As Winter Olympics end, will China’s hosting win medals for diplomacy?
- Negotiating controversies and Covid-19, the Games offered a window to a world much changed from 2008, when Beijing staged the summer edition
- Foreign leaders were received in person after the relatively isolated two years of the pandemic, but benefits to China’s image may take longer to assess

Although China was not expected to rival the leading traditional winter sports countries in total number of medals won, it was eyeing a diplomatic win from an occasion that has always been about more than sport.
The narrative of having achieved a great Olympics was already backed by the International Olympic Committee’s announcement on Saturday that the symbolic Olympic Cup award for the event would go to Chinese people for their “warmth, energy, hospitality and support”.
“Beijing 2022 could not have achieved this level of excellence without the support of the Chinese people,” IOC president Thomas Bach said.

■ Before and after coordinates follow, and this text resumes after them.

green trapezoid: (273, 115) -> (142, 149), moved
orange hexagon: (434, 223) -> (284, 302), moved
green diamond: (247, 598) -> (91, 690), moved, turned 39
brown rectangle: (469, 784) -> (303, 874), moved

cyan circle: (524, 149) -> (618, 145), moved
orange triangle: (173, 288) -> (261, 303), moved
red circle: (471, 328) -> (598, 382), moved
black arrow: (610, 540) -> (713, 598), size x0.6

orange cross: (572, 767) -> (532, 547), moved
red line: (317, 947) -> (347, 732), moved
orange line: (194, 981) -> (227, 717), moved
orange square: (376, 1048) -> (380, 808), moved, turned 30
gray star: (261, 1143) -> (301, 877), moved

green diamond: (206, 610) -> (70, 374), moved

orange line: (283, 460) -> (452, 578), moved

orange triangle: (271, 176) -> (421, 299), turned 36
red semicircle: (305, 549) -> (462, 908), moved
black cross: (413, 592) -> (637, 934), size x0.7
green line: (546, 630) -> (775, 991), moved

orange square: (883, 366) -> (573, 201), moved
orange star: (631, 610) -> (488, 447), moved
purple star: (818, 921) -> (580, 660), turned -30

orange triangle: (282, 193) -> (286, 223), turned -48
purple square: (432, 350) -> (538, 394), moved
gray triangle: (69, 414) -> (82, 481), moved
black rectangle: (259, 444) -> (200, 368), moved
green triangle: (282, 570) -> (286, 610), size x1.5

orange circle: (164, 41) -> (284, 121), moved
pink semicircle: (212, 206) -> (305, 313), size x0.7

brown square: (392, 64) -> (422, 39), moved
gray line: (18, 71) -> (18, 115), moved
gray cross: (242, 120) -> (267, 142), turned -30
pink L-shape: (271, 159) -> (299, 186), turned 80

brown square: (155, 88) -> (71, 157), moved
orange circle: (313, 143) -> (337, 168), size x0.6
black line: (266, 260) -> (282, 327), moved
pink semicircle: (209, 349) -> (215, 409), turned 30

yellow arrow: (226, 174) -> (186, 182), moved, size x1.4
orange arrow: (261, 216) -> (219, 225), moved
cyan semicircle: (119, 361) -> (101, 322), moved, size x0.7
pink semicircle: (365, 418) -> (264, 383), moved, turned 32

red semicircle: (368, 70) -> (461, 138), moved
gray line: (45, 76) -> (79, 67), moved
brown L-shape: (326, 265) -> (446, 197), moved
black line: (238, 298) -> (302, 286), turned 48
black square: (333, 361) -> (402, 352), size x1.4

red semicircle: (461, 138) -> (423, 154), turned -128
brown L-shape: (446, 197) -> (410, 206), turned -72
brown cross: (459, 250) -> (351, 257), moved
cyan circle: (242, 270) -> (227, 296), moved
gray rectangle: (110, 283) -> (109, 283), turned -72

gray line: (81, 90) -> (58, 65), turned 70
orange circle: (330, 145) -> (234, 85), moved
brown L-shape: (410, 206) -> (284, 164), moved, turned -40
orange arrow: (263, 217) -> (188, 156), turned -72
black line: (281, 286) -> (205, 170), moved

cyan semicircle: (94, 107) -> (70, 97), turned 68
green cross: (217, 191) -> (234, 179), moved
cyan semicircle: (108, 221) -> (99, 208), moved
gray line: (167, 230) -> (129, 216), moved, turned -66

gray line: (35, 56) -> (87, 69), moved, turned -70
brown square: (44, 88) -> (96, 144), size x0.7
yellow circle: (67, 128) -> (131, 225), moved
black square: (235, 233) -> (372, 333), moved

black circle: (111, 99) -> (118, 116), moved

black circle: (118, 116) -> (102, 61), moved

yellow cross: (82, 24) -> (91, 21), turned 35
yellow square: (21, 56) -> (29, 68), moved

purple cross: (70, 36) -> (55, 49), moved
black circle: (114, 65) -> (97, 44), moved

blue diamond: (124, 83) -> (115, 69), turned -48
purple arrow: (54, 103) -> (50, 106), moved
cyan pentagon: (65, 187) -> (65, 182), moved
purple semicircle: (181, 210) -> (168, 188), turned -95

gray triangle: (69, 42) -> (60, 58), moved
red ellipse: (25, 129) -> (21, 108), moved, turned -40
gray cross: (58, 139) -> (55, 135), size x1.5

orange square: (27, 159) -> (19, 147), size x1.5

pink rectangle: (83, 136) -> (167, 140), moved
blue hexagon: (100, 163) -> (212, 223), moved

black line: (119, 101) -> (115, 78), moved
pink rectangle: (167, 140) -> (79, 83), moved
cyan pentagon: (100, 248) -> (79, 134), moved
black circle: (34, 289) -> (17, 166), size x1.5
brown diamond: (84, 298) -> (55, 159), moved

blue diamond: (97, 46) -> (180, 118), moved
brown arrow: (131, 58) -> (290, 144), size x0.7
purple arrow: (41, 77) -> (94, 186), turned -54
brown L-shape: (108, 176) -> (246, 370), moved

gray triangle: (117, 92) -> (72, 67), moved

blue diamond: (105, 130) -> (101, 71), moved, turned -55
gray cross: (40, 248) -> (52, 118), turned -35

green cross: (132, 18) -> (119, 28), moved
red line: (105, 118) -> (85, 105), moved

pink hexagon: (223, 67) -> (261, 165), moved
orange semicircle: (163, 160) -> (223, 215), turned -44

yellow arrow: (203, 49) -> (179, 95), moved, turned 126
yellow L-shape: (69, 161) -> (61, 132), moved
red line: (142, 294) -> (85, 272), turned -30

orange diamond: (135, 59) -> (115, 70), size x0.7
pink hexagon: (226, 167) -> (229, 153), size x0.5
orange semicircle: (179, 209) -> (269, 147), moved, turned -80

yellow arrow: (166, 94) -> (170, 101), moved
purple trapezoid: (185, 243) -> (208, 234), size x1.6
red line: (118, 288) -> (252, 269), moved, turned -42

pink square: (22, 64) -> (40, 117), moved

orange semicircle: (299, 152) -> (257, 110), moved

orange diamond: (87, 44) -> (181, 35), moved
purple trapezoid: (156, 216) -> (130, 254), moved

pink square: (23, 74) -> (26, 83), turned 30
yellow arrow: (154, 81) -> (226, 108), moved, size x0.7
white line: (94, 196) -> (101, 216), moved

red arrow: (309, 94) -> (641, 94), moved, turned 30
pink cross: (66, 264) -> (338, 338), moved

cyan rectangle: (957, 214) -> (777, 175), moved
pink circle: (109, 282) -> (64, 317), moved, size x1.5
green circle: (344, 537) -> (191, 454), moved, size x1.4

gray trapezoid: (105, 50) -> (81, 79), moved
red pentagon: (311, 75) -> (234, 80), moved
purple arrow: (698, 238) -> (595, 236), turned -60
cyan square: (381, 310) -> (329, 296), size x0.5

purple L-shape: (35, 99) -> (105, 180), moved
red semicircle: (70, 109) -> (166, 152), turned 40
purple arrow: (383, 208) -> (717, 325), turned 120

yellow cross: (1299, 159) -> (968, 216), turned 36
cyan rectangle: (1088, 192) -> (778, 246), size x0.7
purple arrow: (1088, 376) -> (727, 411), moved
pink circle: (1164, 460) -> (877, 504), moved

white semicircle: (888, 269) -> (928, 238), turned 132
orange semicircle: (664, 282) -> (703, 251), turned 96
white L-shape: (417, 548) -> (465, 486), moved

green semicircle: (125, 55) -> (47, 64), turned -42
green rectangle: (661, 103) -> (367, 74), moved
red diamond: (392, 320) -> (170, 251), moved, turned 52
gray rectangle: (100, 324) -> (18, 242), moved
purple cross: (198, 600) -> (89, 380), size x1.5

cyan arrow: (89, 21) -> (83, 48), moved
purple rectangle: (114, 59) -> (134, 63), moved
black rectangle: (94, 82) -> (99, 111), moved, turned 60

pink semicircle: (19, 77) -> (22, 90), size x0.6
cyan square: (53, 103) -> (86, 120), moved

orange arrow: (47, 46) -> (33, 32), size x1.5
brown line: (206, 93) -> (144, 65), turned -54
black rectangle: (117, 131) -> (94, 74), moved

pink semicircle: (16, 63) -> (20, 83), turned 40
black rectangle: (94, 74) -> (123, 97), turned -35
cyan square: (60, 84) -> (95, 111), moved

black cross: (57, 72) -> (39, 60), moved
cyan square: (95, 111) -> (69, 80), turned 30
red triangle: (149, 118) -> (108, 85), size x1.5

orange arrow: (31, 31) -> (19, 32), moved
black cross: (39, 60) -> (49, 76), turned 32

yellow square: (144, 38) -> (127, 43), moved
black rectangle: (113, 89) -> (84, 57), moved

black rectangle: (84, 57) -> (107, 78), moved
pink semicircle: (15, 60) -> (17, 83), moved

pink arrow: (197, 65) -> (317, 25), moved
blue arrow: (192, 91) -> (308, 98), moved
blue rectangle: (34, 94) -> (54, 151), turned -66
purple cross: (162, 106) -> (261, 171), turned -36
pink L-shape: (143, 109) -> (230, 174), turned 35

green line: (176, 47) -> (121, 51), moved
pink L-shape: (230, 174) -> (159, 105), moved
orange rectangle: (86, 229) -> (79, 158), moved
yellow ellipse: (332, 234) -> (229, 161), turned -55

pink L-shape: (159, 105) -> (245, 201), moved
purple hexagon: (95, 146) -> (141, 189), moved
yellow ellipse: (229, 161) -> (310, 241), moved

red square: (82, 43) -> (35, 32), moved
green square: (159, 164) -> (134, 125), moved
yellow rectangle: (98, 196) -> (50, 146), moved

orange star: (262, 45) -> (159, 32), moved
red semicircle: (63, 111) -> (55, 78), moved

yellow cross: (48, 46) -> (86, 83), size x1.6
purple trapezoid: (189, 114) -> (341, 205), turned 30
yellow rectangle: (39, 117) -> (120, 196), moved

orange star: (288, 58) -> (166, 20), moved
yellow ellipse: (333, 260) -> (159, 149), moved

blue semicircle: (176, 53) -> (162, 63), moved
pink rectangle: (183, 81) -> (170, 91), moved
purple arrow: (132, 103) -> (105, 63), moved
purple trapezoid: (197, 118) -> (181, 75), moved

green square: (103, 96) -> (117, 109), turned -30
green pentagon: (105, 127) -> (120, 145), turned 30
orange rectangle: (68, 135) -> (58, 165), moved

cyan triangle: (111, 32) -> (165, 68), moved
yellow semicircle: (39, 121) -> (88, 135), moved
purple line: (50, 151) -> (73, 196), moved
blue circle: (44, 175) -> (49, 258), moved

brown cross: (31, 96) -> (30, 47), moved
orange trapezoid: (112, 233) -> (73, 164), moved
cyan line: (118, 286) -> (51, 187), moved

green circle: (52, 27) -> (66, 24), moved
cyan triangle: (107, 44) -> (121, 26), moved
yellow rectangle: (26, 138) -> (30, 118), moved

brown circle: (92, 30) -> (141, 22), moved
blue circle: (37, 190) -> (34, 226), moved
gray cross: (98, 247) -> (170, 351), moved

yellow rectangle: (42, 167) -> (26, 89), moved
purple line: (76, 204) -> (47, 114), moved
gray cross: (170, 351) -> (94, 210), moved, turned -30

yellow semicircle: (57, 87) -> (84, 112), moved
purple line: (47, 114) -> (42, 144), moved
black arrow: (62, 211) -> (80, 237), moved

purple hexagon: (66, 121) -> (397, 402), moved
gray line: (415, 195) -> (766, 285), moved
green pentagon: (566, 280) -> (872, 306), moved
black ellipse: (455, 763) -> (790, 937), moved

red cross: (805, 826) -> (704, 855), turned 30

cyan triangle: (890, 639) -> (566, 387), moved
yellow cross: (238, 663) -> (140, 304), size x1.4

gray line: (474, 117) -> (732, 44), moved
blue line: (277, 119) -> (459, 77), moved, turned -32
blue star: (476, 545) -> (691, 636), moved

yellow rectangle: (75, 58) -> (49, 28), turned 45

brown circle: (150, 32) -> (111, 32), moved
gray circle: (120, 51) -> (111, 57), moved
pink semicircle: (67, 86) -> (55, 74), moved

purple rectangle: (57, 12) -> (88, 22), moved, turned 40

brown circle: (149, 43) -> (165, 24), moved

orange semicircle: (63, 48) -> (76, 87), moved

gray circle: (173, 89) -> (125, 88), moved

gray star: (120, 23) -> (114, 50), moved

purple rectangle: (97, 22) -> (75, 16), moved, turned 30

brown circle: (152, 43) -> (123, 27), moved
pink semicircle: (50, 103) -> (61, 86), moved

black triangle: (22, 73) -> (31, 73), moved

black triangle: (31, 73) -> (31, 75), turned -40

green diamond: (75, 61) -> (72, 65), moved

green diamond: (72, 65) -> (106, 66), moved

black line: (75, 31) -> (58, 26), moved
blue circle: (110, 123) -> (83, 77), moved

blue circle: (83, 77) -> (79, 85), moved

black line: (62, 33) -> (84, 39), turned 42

At the root of international scrutiny of Beijing 2022 was scepticism over China’s suitability to stage a global event at a time when it stands increasingly at odds with the West.
The Olympics also represented the first high-level diplomatic event held in China in over two years, because its borders had been largely closed to foreigners since Covid-19 emerged in December 2019 in central China. That has essentially cut off in-person diplomacy, making any diplomatic presence at the Games an opportunity to replenish goodwill.